• **RECORDS SHOWN**:
--- START ---

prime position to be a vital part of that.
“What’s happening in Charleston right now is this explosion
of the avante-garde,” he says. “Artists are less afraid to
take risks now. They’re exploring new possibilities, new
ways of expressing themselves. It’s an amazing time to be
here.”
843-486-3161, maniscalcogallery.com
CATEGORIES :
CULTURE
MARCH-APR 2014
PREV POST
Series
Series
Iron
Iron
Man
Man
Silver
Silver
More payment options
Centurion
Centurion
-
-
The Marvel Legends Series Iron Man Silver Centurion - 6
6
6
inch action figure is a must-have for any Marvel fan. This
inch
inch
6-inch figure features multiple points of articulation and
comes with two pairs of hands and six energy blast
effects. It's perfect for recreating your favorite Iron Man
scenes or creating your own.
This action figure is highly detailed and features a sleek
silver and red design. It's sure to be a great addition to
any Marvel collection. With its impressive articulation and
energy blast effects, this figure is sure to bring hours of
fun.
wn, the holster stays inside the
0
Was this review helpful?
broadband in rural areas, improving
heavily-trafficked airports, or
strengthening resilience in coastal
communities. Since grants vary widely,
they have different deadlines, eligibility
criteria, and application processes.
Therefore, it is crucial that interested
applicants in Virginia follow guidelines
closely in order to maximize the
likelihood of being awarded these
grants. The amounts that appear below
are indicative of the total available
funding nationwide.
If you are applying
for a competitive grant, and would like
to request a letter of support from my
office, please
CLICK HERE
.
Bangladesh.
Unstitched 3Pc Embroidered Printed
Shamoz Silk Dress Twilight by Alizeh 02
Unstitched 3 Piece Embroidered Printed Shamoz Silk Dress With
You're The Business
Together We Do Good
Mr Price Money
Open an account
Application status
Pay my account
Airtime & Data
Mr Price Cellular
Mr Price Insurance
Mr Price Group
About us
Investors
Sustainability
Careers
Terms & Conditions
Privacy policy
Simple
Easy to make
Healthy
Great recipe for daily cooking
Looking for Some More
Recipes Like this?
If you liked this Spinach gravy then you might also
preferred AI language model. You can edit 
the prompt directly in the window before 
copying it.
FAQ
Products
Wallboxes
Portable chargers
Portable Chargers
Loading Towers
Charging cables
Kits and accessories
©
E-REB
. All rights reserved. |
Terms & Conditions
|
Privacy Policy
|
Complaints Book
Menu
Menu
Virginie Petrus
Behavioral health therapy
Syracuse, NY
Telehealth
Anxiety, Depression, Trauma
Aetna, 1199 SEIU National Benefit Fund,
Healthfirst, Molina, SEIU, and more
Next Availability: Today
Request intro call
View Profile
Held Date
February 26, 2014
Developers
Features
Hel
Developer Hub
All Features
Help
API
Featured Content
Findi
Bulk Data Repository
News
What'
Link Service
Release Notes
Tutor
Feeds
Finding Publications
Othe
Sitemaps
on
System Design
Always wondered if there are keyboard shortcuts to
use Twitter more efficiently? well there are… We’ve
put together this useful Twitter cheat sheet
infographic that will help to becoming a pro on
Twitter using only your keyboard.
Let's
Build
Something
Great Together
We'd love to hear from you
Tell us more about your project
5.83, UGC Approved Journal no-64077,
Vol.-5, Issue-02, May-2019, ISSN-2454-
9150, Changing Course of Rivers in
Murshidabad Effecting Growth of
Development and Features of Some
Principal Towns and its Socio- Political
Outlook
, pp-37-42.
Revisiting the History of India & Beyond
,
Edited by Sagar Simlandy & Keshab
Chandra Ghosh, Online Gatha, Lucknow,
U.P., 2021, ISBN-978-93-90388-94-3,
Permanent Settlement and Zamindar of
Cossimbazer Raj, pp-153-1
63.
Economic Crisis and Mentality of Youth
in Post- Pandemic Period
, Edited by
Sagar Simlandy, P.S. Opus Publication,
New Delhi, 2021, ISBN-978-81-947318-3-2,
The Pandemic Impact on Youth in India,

--- END ---
--- START ---

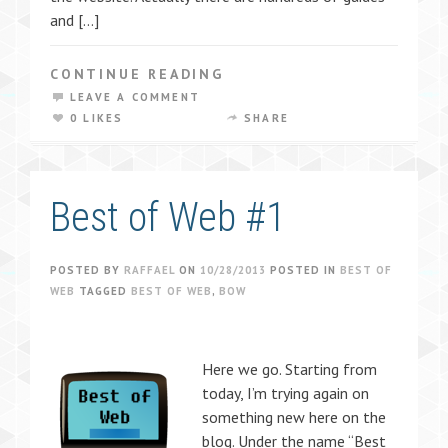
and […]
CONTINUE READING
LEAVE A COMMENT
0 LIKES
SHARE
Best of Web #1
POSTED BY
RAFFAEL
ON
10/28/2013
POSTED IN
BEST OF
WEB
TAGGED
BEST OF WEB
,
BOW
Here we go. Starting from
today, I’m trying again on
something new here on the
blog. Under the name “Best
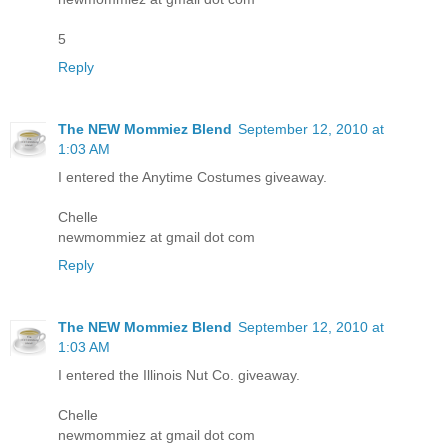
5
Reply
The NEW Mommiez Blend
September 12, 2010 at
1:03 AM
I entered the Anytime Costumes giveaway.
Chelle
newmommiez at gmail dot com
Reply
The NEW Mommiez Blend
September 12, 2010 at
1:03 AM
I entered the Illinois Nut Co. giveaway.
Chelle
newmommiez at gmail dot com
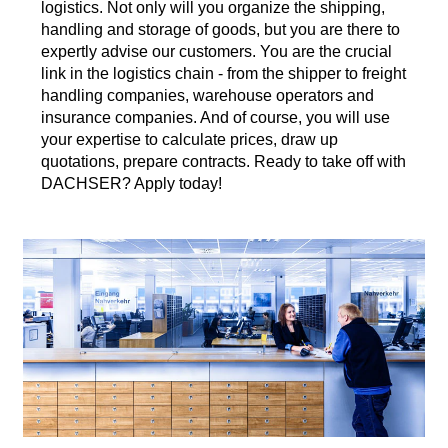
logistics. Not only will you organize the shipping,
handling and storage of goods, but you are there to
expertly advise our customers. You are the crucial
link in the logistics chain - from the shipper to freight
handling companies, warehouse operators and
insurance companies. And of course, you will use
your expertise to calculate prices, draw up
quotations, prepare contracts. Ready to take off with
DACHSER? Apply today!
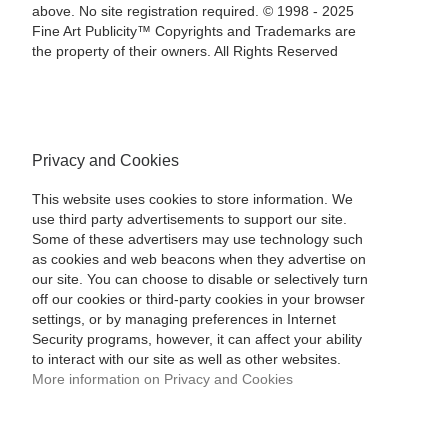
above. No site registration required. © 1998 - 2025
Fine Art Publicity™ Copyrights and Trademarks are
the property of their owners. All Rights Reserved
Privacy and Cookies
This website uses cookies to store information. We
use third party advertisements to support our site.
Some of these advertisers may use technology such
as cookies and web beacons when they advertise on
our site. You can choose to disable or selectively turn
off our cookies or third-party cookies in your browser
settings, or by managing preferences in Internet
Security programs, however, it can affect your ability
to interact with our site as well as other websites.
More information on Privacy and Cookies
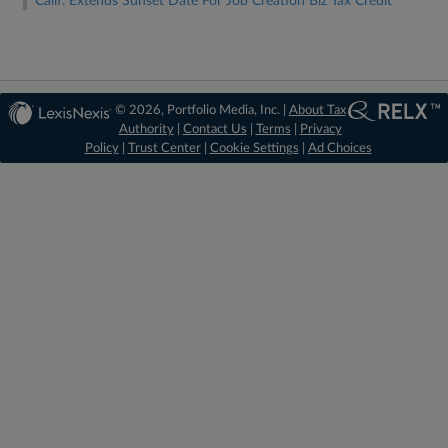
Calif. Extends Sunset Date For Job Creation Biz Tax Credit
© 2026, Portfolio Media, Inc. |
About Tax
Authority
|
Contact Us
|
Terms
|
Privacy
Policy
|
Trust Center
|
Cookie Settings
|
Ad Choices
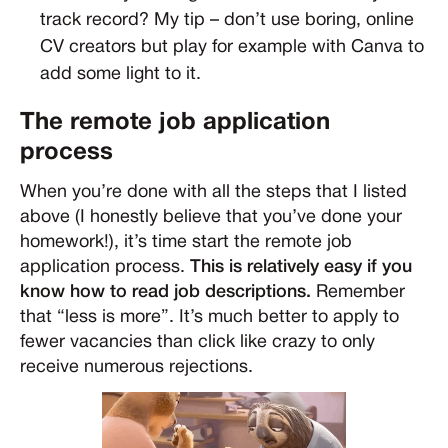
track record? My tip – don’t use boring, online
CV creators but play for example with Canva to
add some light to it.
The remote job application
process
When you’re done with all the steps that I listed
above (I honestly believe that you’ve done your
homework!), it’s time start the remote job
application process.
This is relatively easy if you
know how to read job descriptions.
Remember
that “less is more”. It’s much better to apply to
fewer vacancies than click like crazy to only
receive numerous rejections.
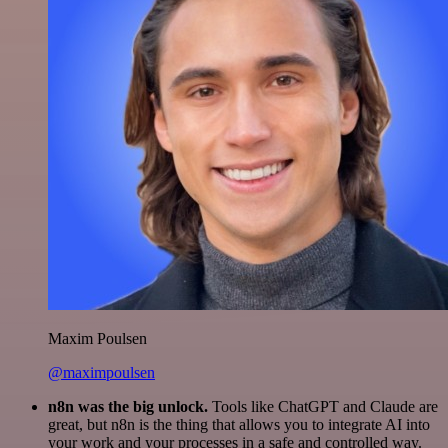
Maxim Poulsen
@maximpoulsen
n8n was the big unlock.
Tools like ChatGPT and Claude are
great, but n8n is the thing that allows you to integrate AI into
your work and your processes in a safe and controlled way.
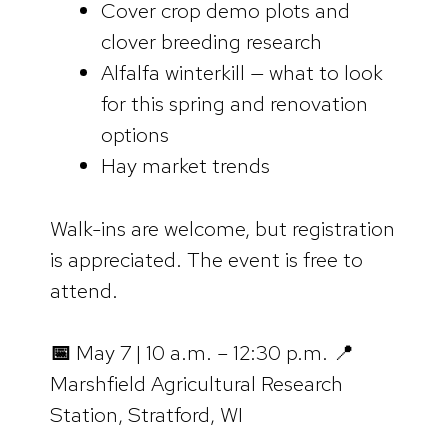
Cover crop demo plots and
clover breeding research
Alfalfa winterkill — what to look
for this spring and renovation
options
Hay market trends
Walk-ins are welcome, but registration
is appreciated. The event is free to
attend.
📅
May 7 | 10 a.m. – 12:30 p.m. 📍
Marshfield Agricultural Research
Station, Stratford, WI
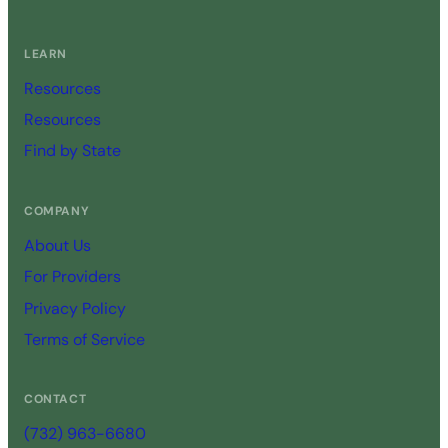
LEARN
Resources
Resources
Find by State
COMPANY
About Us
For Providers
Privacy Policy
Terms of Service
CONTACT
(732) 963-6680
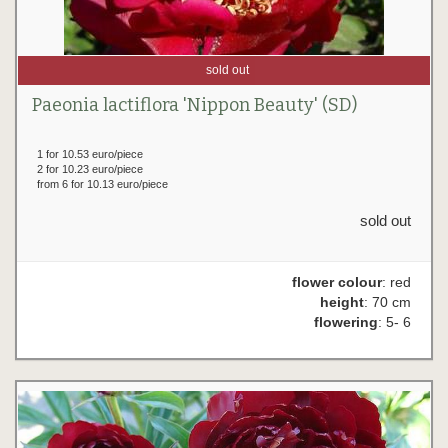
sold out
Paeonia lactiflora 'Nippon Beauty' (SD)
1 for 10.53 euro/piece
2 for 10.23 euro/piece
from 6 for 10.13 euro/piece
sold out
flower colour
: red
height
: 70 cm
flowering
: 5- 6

--- END ---

• **PROBLEM TO SOLVE**: As the answer, set down only the lines from the data above between the one holding "Permanent Settlement and Zamindar of" and the one holding "The Pandemic Impact", inclusive, exactly as they read.

• **OUTPUT OF THE EXERCISE**:
Permanent Settlement and Zamindar of
Cossimbazer Raj, pp-153-1
63.
Economic Crisis and Mentality of Youth
in Post- Pandemic Period
, Edited by
Sagar Simlandy, P.S. Opus Publication,
New Delhi, 2021, ISBN-978-81-947318-3-2,
The Pandemic Impact on Youth in India,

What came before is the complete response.